Home Jester's Courtroom A Swing and a Miss
A Swing and a Miss Print
Wednesday, May 13 2020

A Connecticut town is suing its own board of appeals and a local cancer charity over brick pavers.

According to news reports, John Ellis, a former Major League Baseball player, created the nonprofit Connecticut Cancer Foundation to provide economic assistance and financial aid to cancer patients and their families. As part of the construction of the facility, a local landscaping company donated $35,000 in materials and labor to install a baseball diamond-shaped patio that features bricks engraved with names of those battling cancer.

In the original plans, the diamond was supposed to be grass. The foundation asked for, but was denied, a special exception because the pavers did not meet the zoning commission's regulations.

"They do not consider it landscaping, that’s part of the problem. So, grass is landscaping, pavers are not," said Jane Ellis, the foundation’s executive director.

The foundation appealed the zoning commission’s decision to the Zoning Board of Appeals and a special exception was granted. Yet, the city claims the board did not have the authority to give the approval.

"Now the town, the zoning commission, is suing their own board of appeals and a charity for pavers," Ellis said. She said the commission is telling them to dig the bricks up and remove them.

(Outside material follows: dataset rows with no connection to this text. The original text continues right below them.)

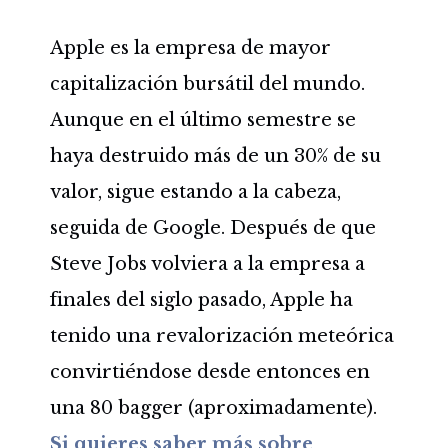
Apple es la empresa de mayor
capitalización bursátil del mundo.
Aunque en el último semestre se
haya destruido más de un 30% de su
valor, sigue estando a la cabeza,
seguida de Google. Después de que
Steve Jobs volviera a la empresa a
finales del siglo pasado, Apple ha
tenido una revalorización meteórica
convirtiéndose desde entonces en
una 80 bagger (aproximadamente).
Si quieres saber más sobre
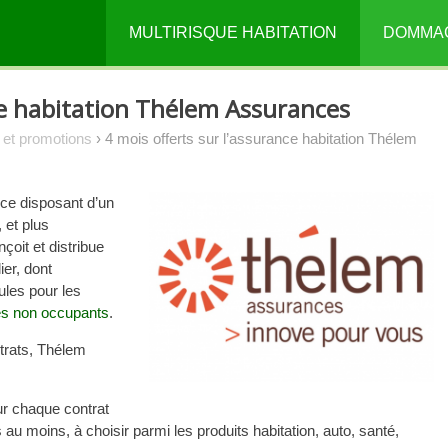
MULTIRISQUE HABITATION
DOMMA
nce habitation Thélem Assurances
s et promotions
›
4 mois offerts sur l’assurance habitation Thélem
ce disposant d’un
 et plus
nçoit et distribue
er, dont
les pour les
res non occupants
.
ntrats, Thélem
ur chaque contrat
 au moins, à choisir parmi les produits habitation, auto, santé,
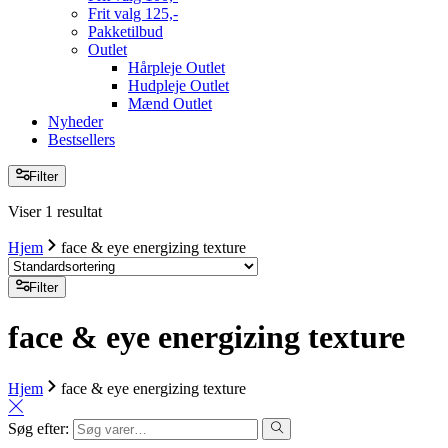
Frit valg 125,-
Pakketilbud
Outlet
Hårpleje Outlet
Hudpleje Outlet
Mænd Outlet
Nyheder
Bestsellers
Filter
Viser 1 resultat
Hjem
face & eye energizing texture
Filter
face & eye energizing texture
Hjem
face & eye energizing texture
Søg efter:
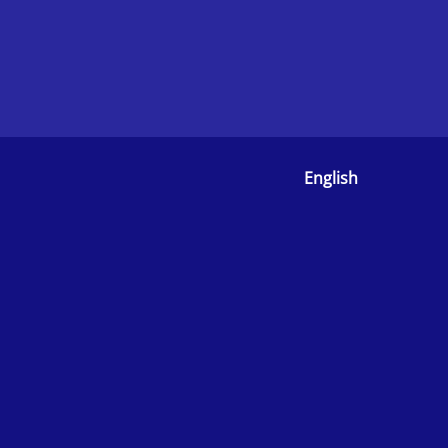
English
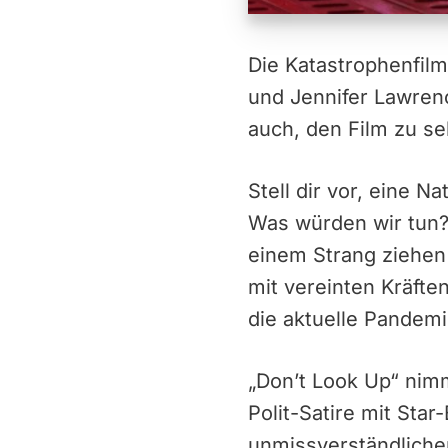
Die Katastrophenfilm
und Jennifer Lawren
auch, den Film zu s
Stell dir vor, eine 
Was würden wir tun?
einem Strang ziehen
mit vereinten Kräften
die aktuelle Pandemi
„Don’t Look Up“ nim
Polit-Satire mit St
unmissverständlicher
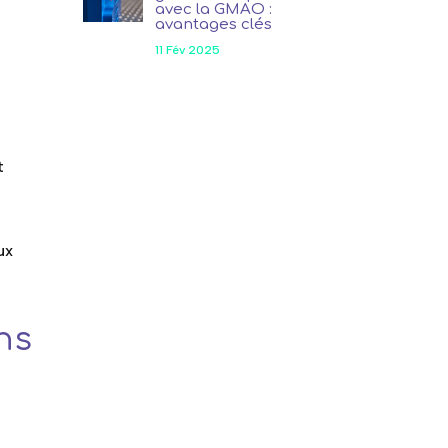
avec la GMAO :
avantages clés
11 Fév 2025
t
ux
ns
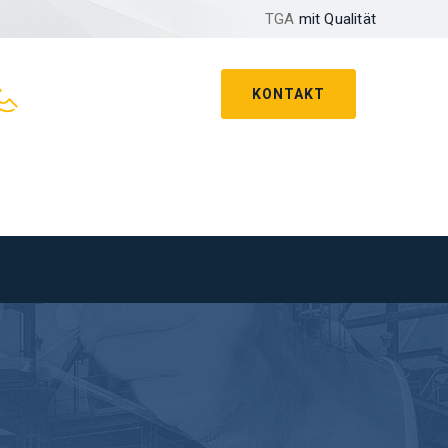
TGA
mit Qualität
KONTAKT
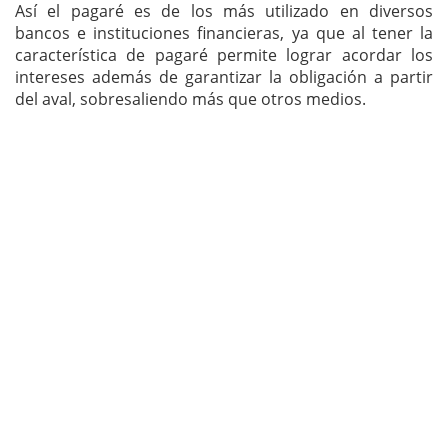
Así el pagaré es de los más utilizado en diversos
bancos e instituciones financieras, ya que al tener la
característica de pagaré permite lograr acordar los
intereses además de garantizar la obligación a partir
del aval, sobresaliendo más que otros medios.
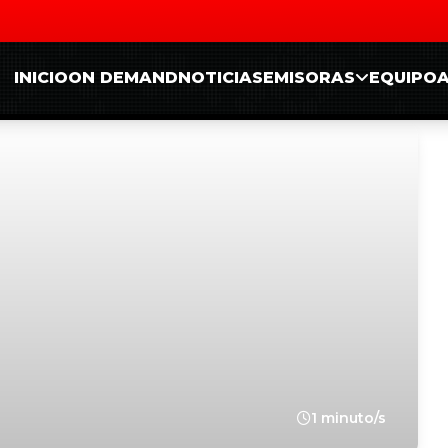
INICIO
ON DEMAND
NOTICIAS
EMISORAS
EQUIPO
1 minuto/s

"I am not afraid of a little fight, and this is minor to me compared to the families that I see all the time and the children battling cancer. This is ridiculous, and I feel sorry for these people who voted no. I really do… And I was really hopeful that the five people sitting on that commission…if they had ever experienced cancer, or knows someone who has gone through this battle, that I didn’t understand how they could not vote to approve. I really was so disheartened when they decided 4-1 to deny," Ellis added.